The task calls for the lines below from the line with "L’égalité salariale à" to the line with "Технологии развлече", both ends included, copied exactly, without any pictures.
+++
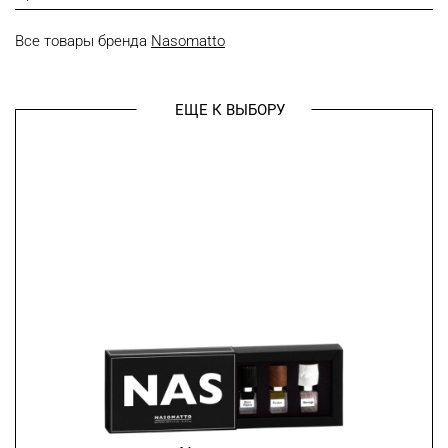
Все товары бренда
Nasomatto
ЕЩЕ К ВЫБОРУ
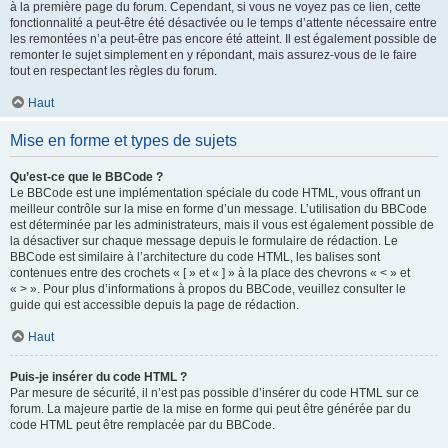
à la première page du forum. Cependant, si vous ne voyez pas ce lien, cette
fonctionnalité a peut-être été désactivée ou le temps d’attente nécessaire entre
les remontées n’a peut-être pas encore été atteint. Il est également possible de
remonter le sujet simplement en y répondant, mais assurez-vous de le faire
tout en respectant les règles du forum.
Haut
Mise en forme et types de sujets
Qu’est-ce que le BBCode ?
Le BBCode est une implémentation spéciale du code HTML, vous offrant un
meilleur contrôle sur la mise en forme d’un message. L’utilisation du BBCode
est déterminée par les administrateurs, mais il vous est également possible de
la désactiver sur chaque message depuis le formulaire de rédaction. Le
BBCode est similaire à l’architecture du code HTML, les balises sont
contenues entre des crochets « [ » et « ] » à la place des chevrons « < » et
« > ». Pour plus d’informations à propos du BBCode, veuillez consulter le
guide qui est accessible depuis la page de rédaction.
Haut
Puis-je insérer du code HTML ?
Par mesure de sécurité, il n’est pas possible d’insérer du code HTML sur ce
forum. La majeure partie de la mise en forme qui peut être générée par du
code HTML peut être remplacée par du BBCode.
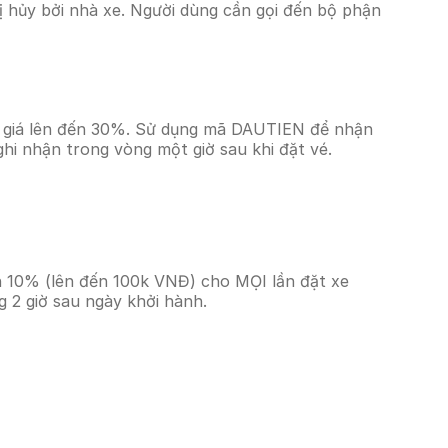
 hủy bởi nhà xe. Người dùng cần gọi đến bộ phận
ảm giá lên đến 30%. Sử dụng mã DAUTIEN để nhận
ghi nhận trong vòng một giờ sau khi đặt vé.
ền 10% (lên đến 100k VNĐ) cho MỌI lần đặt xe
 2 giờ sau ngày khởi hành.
+++
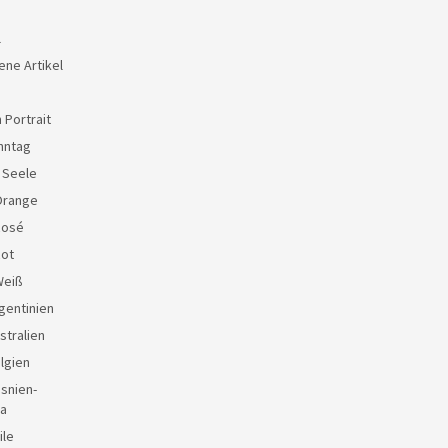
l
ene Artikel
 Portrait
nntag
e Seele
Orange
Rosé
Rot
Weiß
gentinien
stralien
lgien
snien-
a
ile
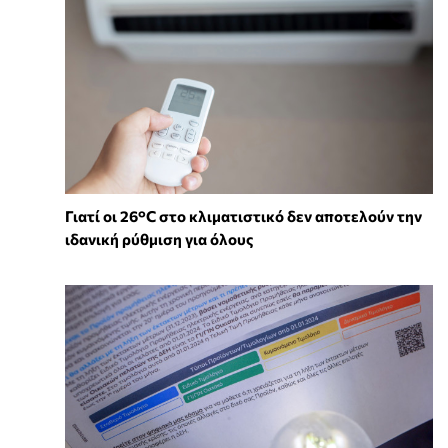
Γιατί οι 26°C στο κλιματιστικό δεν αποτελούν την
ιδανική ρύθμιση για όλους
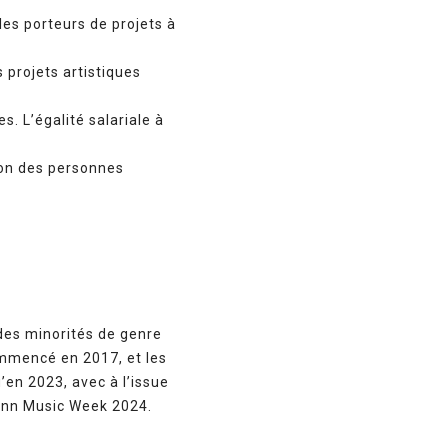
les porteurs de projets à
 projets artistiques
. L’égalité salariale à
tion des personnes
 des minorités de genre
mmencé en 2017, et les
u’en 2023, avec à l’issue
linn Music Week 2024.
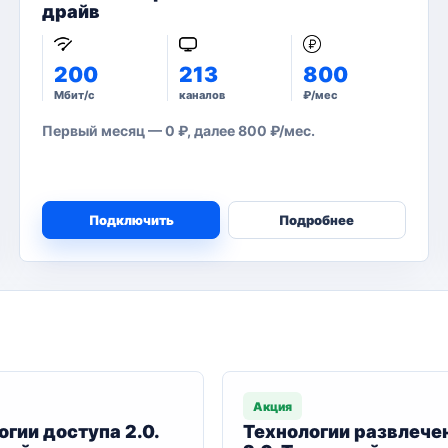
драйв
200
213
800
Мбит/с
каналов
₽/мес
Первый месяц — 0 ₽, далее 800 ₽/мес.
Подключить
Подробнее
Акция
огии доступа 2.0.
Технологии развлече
+++
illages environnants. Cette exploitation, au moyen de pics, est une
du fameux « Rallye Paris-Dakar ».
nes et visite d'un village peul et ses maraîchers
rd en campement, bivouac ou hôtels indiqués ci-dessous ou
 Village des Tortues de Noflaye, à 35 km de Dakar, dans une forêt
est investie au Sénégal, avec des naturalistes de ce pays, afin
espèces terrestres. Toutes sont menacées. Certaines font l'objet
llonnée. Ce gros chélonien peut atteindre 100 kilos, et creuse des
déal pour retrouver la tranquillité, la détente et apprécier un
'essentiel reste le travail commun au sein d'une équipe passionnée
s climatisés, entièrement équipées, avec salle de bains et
+++
= Result =
. L’égalité salariale à
tion des personnes
 des minorités de genre
mmencé en 2017, et les
u’en 2023, avec à l’issue
linn Music Week 2024.
драйв
200
213
800
Мбит/с
каналов
₽/мес
Первый месяц — 0 ₽, далее 800 ₽/мес.
Подключить
Подробнее
Акция
огии доступа 2.0.
Технологии развлече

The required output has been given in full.